Task –
Pictures stay out of the copy. Repeat exactly the lines from the first entry below through the line that contains "Ik heb me voor meerdere Bacheloropleidingen", and nothing beyond.

[Saved entries]

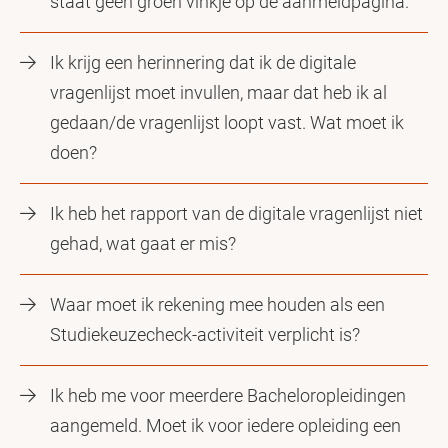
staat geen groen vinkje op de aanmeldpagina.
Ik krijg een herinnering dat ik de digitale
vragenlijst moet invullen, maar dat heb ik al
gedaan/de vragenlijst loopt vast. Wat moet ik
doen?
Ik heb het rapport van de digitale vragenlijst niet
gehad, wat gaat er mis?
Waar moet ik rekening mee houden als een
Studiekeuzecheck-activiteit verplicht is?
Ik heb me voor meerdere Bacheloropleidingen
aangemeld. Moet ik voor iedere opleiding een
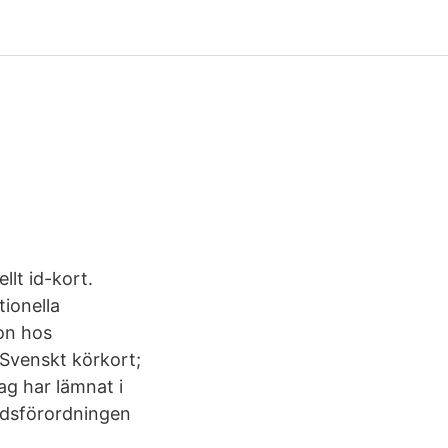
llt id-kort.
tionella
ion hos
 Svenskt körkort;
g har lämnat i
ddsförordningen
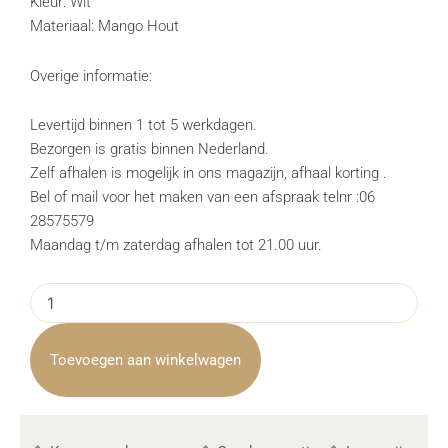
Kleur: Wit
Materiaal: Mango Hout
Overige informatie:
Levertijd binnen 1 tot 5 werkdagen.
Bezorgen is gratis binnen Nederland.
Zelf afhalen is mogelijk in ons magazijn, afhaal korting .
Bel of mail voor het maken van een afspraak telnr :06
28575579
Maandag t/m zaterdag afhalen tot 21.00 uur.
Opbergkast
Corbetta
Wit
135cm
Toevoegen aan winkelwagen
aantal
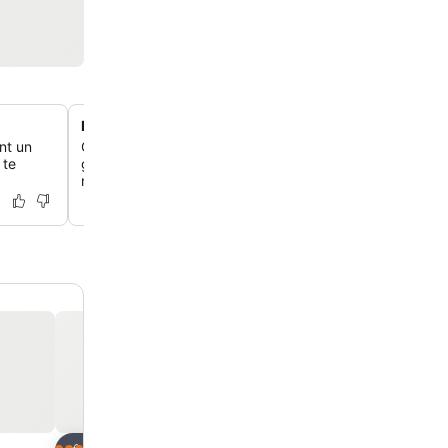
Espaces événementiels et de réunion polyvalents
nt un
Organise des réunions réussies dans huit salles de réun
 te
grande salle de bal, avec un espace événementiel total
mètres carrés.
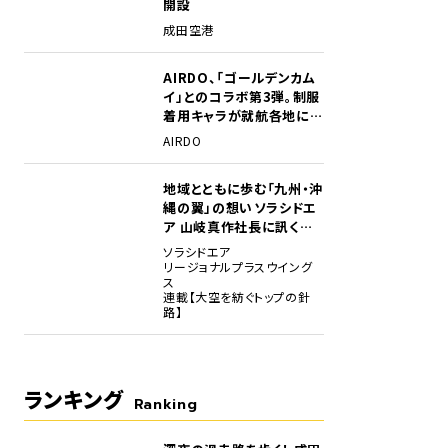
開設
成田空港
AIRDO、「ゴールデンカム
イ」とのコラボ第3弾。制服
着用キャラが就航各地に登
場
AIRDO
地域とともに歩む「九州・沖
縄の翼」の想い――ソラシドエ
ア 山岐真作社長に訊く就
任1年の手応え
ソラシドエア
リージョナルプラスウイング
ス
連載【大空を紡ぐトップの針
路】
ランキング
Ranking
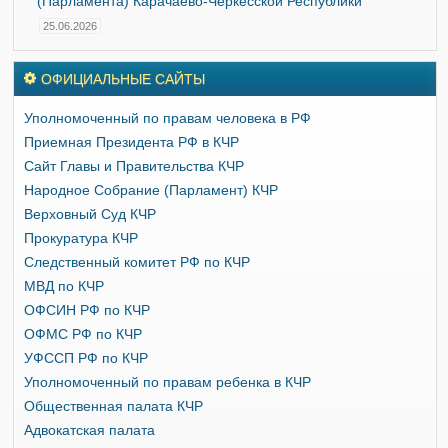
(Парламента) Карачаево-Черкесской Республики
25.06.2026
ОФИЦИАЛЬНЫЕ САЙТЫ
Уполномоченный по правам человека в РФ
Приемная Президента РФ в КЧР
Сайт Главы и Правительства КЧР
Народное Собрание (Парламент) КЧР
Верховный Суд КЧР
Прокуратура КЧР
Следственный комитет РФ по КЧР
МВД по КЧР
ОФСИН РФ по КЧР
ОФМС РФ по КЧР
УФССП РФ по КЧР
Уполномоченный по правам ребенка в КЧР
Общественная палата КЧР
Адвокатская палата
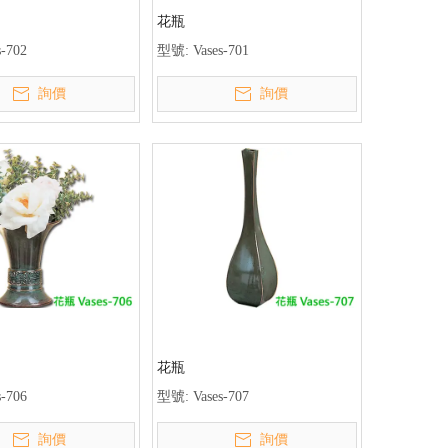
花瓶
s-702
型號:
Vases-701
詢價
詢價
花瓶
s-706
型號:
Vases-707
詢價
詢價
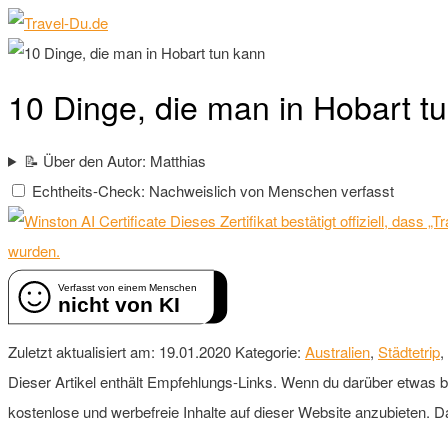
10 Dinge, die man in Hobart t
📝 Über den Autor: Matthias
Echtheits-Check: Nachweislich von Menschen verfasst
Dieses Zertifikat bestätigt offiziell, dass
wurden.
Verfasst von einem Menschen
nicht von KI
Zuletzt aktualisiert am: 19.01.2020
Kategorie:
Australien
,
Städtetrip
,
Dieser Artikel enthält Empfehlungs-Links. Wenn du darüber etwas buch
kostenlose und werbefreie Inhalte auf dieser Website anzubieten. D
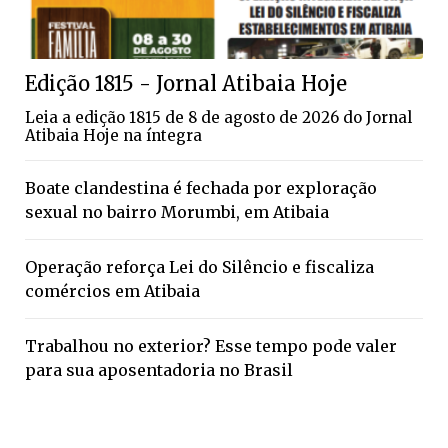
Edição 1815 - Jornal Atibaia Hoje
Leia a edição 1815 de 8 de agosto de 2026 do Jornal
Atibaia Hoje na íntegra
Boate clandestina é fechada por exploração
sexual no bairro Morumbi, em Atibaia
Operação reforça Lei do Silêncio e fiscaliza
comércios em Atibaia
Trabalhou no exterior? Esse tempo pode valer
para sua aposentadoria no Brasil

Solved exercise –
staat geen groen vinkje op de aanmeldpagina.
Ik krijg een herinnering dat ik de digitale
vragenlijst moet invullen, maar dat heb ik al
gedaan/de vragenlijst loopt vast. Wat moet ik
doen?
Ik heb het rapport van de digitale vragenlijst niet
gehad, wat gaat er mis?
Waar moet ik rekening mee houden als een
Studiekeuzecheck-activiteit verplicht is?
Ik heb me voor meerdere Bacheloropleidingen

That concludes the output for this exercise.